Divertida Mente é o melhor filme já produzido pela Pixar. Pode não vir a ser o preferido da audiência e dos críticos, nem seu mais estrondoso sucesso. Mas o melhor na medida em que cumpre com maestria inigualável a missão do estúdio, de contar boas histórias que sejam, a um tempo, inovadoras e emocionantes. Ao transformar emoções em personagens e alocar a ação dentro da mente de uma criança o diretor Pete Docter fez as duas coisas ao mesmo tempo. Seus protagonistas são pioneiros na história do cinema (e quem, senão um animador, poderia fazer conceitos abstratos se tornarem personagens?). E sendo eles mesmos emoções, contagiam a plateia emocionado os espectadores.

A história se passa na mente da pré-adolescente Riley, onde Alegria – narradora do filme – trabalha para manter a menina sempre feliz. É ela que apresenta seus colegas de trabalho. O Medo a protege dos muitos perigos do mundo. A Nojinho previne que seja envenenada ("tanto física como socialmente"). Raiva garante que a menina não sofra injustiças. E há também a Tristeza, que ninguém sabe muito bem para que serve.

Riley se muda com os pais de Minnesota para São Francisco, e testemunhando as adversidades pelas quais a família passa faz de tudo para manter-se otimista e alegre – enquanto a Alegria está no comando, não há espaço para Tristeza. Mas a garota terá que enfrentar seus próprios problemas, como adaptação à nova escola, a distância dos antigos amigos, a tensão que vê em seus pais. E a mistura de sentimentos que ocorre nesse momento causa um acidente na Sala de Comando – onde ficam as emoções – impossibilitando Alegria e Tristeza de agirem. A partir daí o controle fica com Medo, Raiva e Nojo, que sozinhos obviamente não dão conta de regular os afetos da garota, para desespero de seus pais.

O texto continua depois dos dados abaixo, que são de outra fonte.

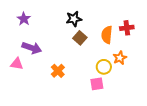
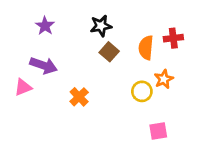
purple star: (24, 19) -> (45, 26), moved
pink triangle: (17, 64) -> (23, 87), turned -32
pink square: (97, 84) -> (158, 131), moved

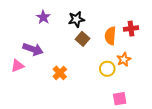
purple star: (45, 26) -> (43, 17), moved

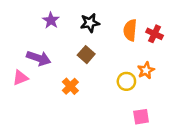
red cross: (131, 29) -> (154, 34), turned 32
orange semicircle: (110, 36) -> (130, 30), moved
brown square: (83, 39) -> (86, 55), moved

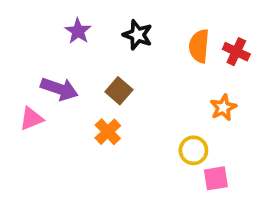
black star: (90, 23) -> (138, 35), turned 30
brown square: (86, 55) -> (119, 91), moved
yellow circle: (126, 81) -> (193, 150), moved

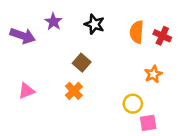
purple arrow: (59, 89) -> (23, 36), moved
pink triangle: (31, 119) -> (27, 91), moved

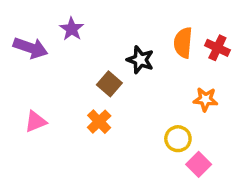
black star: (94, 24) -> (140, 60), moved
orange star: (153, 74) -> (205, 99), turned 30
pink square: (148, 123) -> (199, 164), turned -36

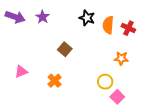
purple arrow: (30, 48) -> (15, 17), moved
black star: (140, 60) -> (87, 18), moved
orange cross: (99, 122) -> (55, 81), moved

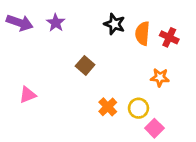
orange cross: (55, 81) -> (108, 107), moved

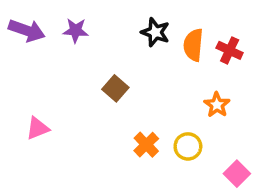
purple star: (56, 23) -> (76, 30), turned -30
orange star: (160, 77) -> (217, 105), turned 30
pink square: (154, 128) -> (237, 174), moved

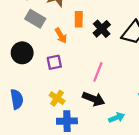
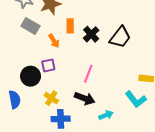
black circle: (22, 53) -> (31, 76), moved

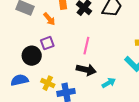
yellow cross: (51, 98) -> (48, 83), moved
blue semicircle: (15, 100) -> (20, 80), turned -84

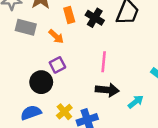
yellow cross: (48, 83) -> (64, 112), turned 32

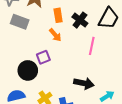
orange arrow: (56, 36) -> (55, 35), moved
pink line: (104, 62) -> (92, 46), moved

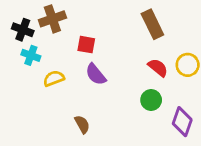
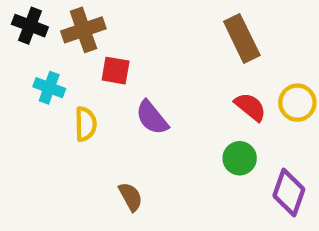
black cross: (23, 30) -> (30, 26), moved
red square: (86, 45) -> (116, 71), moved
yellow semicircle: (54, 78) -> (86, 124), turned 110

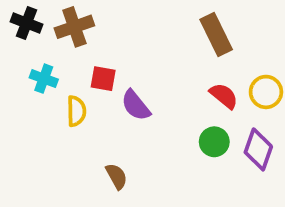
red square: (116, 71) -> (103, 79), moved
purple diamond: (289, 192) -> (258, 149), moved

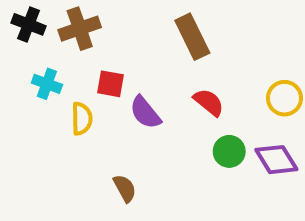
brown rectangle: (216, 34) -> (192, 37), moved
red semicircle: (224, 96) -> (209, 102), moved
purple diamond: (258, 149) -> (276, 160), turned -51

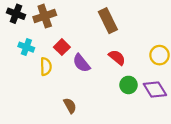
red square: (110, 84) -> (62, 47), turned 35

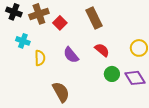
red square: (62, 47) -> (60, 23), moved
brown semicircle: (70, 106) -> (61, 92), size x1.5

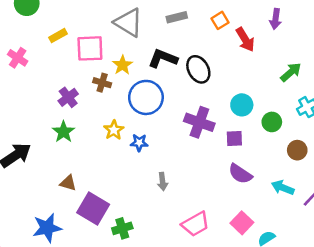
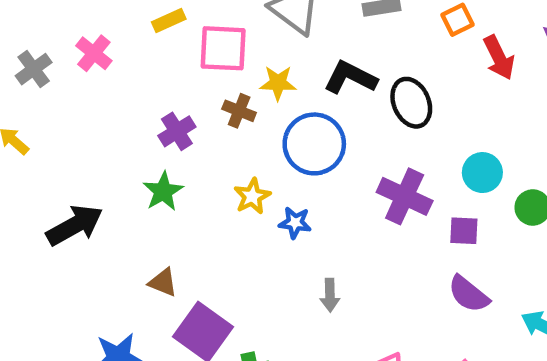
yellow star: (122, 65) -> (278, 83), turned 30

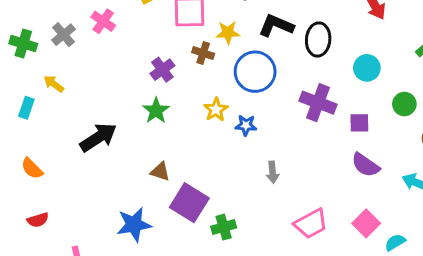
black ellipse: (411, 103) -> (318, 40), turned 32
cyan circle: (482, 173) -> (367, 68), moved

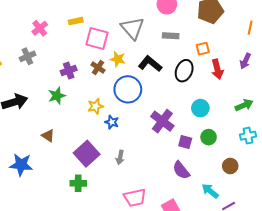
gray cross: (64, 35) -> (27, 56), moved
black ellipse: (318, 40) -> (184, 71), moved
green circle: (404, 104) -> (209, 137), moved
purple square: (189, 203) -> (87, 154), moved

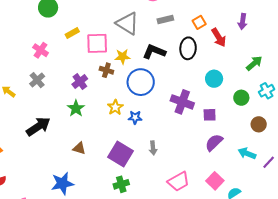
green circle: (209, 137) -> (241, 98), moved
purple semicircle: (181, 170) -> (214, 142), turned 102

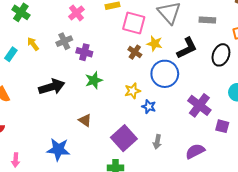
black L-shape: (154, 52) -> (187, 48), turned 115
purple cross: (80, 81) -> (84, 52), moved, turned 35
purple semicircle: (214, 142) -> (195, 151), moved

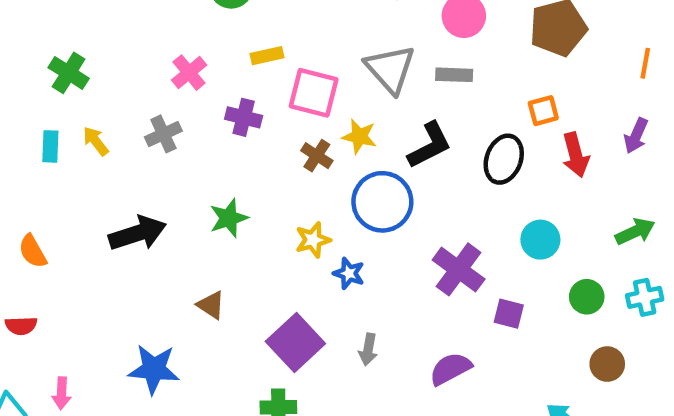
gray rectangle: (207, 20) -> (454, 75), moved
purple cross: (84, 52) -> (244, 117), moved
cyan rectangle: (11, 54) -> (50, 146), moved, turned -32

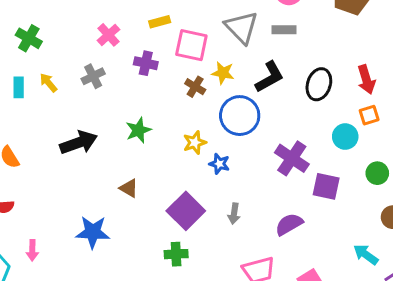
orange square: (543, 111) -> (369, 115), moved
purple square: (509, 314) -> (326, 186), size x1.4

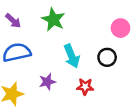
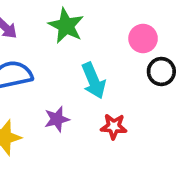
pink circle: (120, 28) -> (143, 38), moved
black circle: (107, 57) -> (161, 72), moved

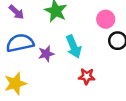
purple star: (57, 119) -> (46, 54), moved

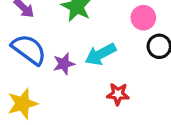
blue semicircle: (20, 43) -> (29, 49), turned 48
cyan arrow: (74, 47) -> (100, 54), turned 85

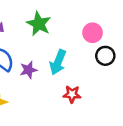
cyan arrow: (100, 54) -> (58, 62), turned -40

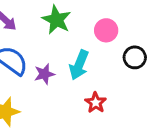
pink circle: (93, 33) -> (106, 30), moved
red star: (72, 94) -> (96, 103), turned 30

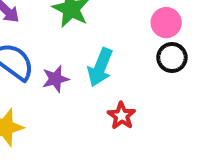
pink circle: (106, 30) -> (166, 23), moved

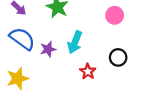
black circle: (172, 58) -> (118, 57), moved

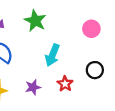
purple star: (48, 49) -> (33, 87), moved

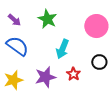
pink circle: (91, 29) -> (96, 26), size x1.5
purple star: (33, 87) -> (45, 77), size x1.5

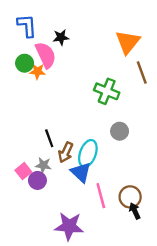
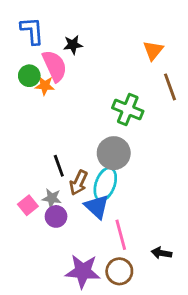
orange triangle: (128, 42) -> (153, 50), size x0.7
gray circle: (120, 131) -> (114, 153), moved, size x1.5
purple circle: (37, 180) -> (56, 216), moved
brown circle: (130, 197) -> (119, 271), moved
black arrow: (135, 211) -> (162, 253), turned -56

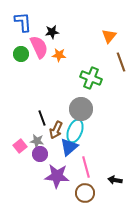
orange star: (45, 86) -> (59, 55), moved
blue triangle: (97, 207) -> (69, 147), turned 36
purple star: (83, 271) -> (57, 176), moved

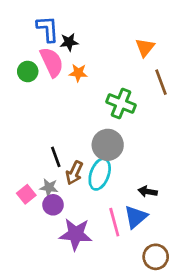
blue L-shape: (23, 22) -> (48, 29), moved
blue triangle: (69, 147) -> (136, 217), moved
black arrow: (115, 180) -> (148, 191), moved
brown circle: (85, 193) -> (156, 257), moved

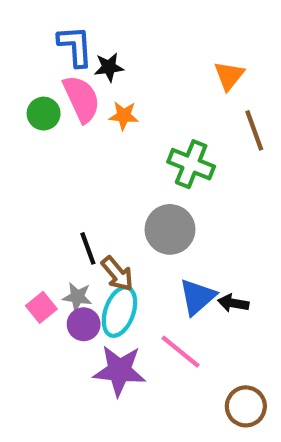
brown arrow: (74, 173) -> (117, 274), turned -65
cyan ellipse: (100, 174) -> (119, 312), moved
blue triangle: (136, 217) -> (197, 297), moved
pink line: (114, 222) -> (181, 352), turned -36

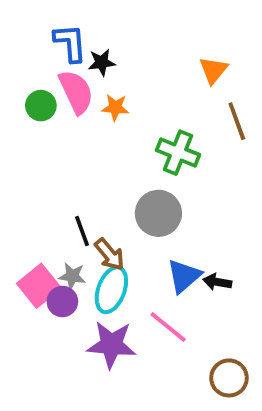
pink square: (41, 307) -> (39, 286), size x1.5
purple circle: (84, 324) -> (62, 302), moved

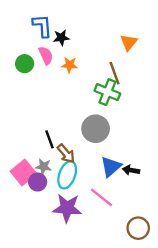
pink semicircle: (76, 92) -> (46, 55), size x0.7
brown line: (237, 121) -> (114, 73), moved

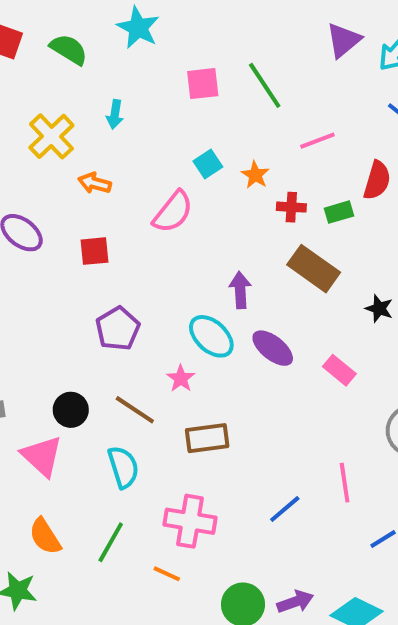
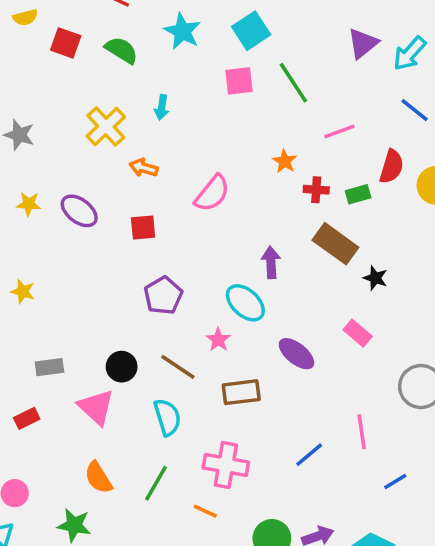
cyan square: (208, 164) -> (251, 31), moved, size x1.5
black star: (379, 309) -> (375, 278), moved
purple ellipse: (273, 348) -> (296, 354), moved

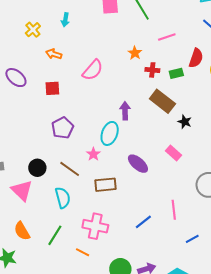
yellow cross: (106, 127) -> (33, 30), size x0.7
cyan ellipse: (245, 303) -> (110, 133), turned 65

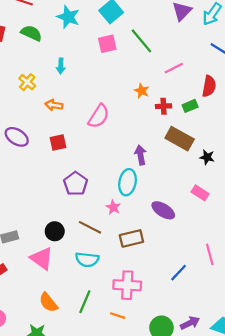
cyan semicircle: (63, 198) -> (87, 260), turned 120

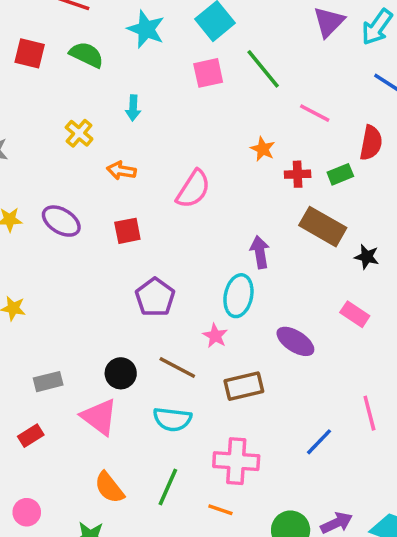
pink line: (174, 68) -> (315, 113), turned 54

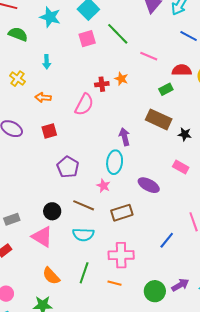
red semicircle: (371, 143) -> (182, 70), turned -96
red cross: (298, 174) -> (102, 84), moved

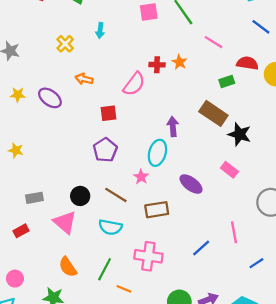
orange arrow: (43, 98) -> (84, 79), moved
red square: (49, 131) -> (109, 113), moved
black star: (185, 134) -> (239, 134), size x1.5
orange line: (115, 283) -> (124, 289), moved

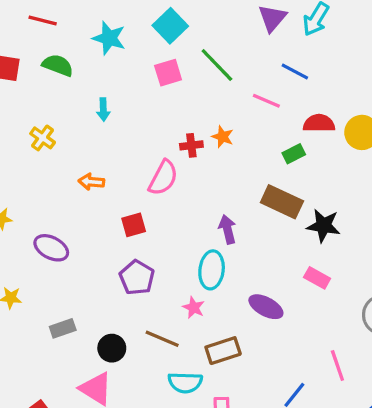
blue line: (261, 27) -> (295, 72), moved
yellow cross: (65, 44) -> (43, 138), moved
purple ellipse: (50, 98) -> (51, 248), moved
gray rectangle: (34, 198) -> (63, 328), moved
cyan semicircle: (110, 227) -> (185, 383), moved

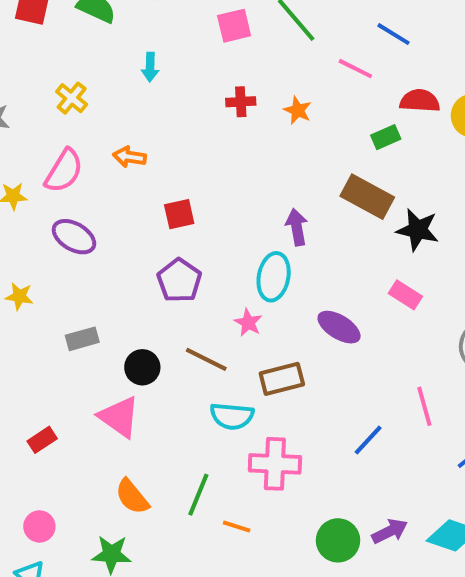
red cross: (191, 145) -> (241, 102), moved
pink semicircle: (163, 178) -> (64, 171), moved

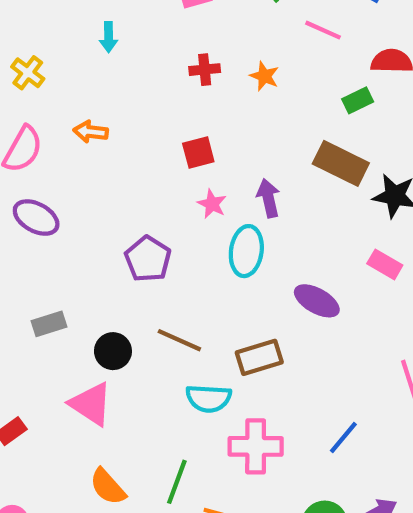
red square: (179, 214) -> (198, 153), moved
pink star: (248, 323) -> (212, 204), moved
blue line: (368, 440) -> (343, 437), moved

O filme impressiona pelo grau de precisão com que os elementos psíquicos são apresentados. De fato, existem emoções básicas, chamadas de emoções primárias, tão instintivas que independem de palavras ou pensamentos. Ocorrem antes mesmo que tenhamos consciência do que estamos sentindo. Os cientistas ainda discutem quantas e quais são elas, mas o time na cabeça de Riley as representa muito bem. Elas não são exatamente sentimentos, mas reações instintivas que existem para nos fazer sobreviver – seja evitando perigos, seja buscando comer ou nos reproduzir. A rigor não estão no nosso controle, simplesmente acontecem conosco, queiramos ou não. E o desenho é muito feliz em representar essa primazia das emoções, que dão seus comandos em resposta ao ambiente e nos deixam com a árdua tarefa de tentar controla-las. Não só instintivas, elas também são contagiosas – e o diretor se aproveita disso para nos levar junto com a menina pela montanha russa sentimental que ela atravessa.

Os conflitos de Riley só serão finalmente resolvidos quando Alegria aprender a trabalhar em conjunto com a Tristeza. Sempre empolgada e falante, a primeira não é capaz de ouvir, tem dificuldade em ser empática e se colocar no lugar dos outros. Isso ficará ao encargo da melancólica colega. A cena em que ambas pilotam a mesa de controle em parceria mostra o que as neurociências demoraram para descobrir: Alegria e Tristeza não são opostos, mas podem ocorrer ao mesmo tempo, na mesma situação, cada uma emprestando um pouco de suas cores ao momento.

Essa talvez seja a grande mensagem do filme. Não adianta fugir da tristeza. Quando a abafamos, a tarefa que cabia a ela fazer termina sendo assumida pela raiva, pelo medo, o que pode ser bem pior. Mas quando nos permitimos chorar – e quando não tentamos inutilmente privar nossos filhos das lágrimas – as emoções podem finalmente entrar em sintonia.